Saved data entries:
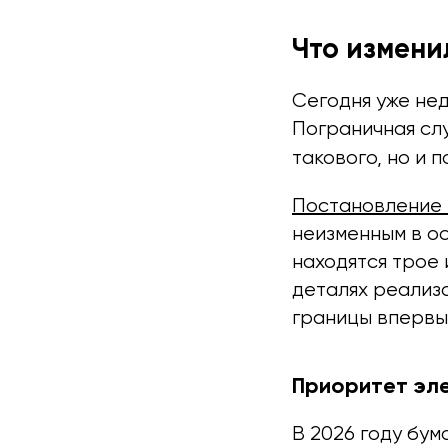
Что измени
Сегодня уже не
Пограничная сл
такового, но и
Постановление
неизменным в о
находятся трое 
деталях реализ
границы впервы
Приоритет эл
В 2026 году бу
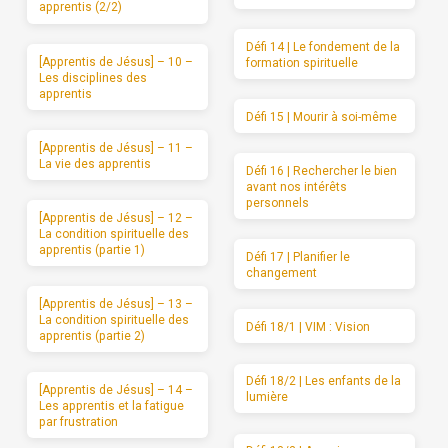
apprentis (2/2)
Défi 14 | Le fondement de la
[Apprentis de Jésus] – 10 –
formation spirituelle
Les disciplines des
apprentis
Défi 15 | Mourir à soi-même
[Apprentis de Jésus] – 11 –
La vie des apprentis
Défi 16 | Rechercher le bien
avant nos intérêts
personnels
[Apprentis de Jésus] – 12 –
La condition spirituelle des
apprentis (partie 1)
Défi 17 | Planifier le
changement
[Apprentis de Jésus] – 13 –
La condition spirituelle des
Défi 18/1 | VIM : Vision
apprentis (partie 2)
Défi 18/2 | Les enfants de la
[Apprentis de Jésus] – 14 –
lumière
Les apprentis et la fatigue
par frustration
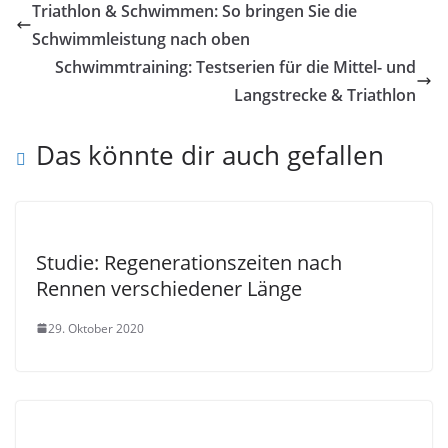
Triathlon & Schwimmen: So bringen Sie die
Schwimmleistung nach oben
Schwimmtraining: Testserien für die Mittel- und
Langstrecke & Triathlon
Das könnte dir auch gefallen
Studie: Regenerationszeiten nach
Rennen verschiedener Länge
29. Oktober 2020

## Task directions
Reproduce the lines of the entries above exactly, but only from the line containing "Das könnte dir auch gefallen" through the final line.

## Task result
Das könnte dir auch gefallen
Studie: Regenerationszeiten nach
Rennen verschiedener Länge
29. Oktober 2020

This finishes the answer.